● Work instructions
Locate the line containing "Унитазы подвесные" in the data below. Reproduce it and every following line up to the end, exactly as given.

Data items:
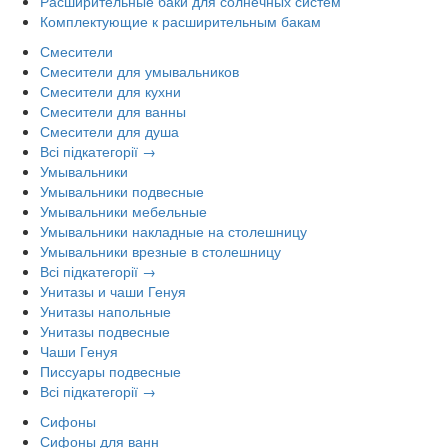
Расширительные баки для солнечных систем
Комплектующие к расширительным бакам
Смесители
Смесители для умывальников
Смесители для кухни
Смесители для ванны
Смесители для душа
Всі підкатегорії →
Умывальники
Умывальники подвесные
Умывальники мебельные
Умывальники накладные на столешницу
Умывальники врезные в столешницу
Всі підкатегорії →
Унитазы и чаши Генуя
Унитазы напольные
Унитазы подвесные
Чаши Генуя
Писсуары подвесные
Всі підкатегорії →
Сифоны
Сифоны для ванн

● Solved problem
Унитазы подвесные
Чаши Генуя
Писсуары подвесные
Всі підкатегорії →
Сифоны
Сифоны для ванн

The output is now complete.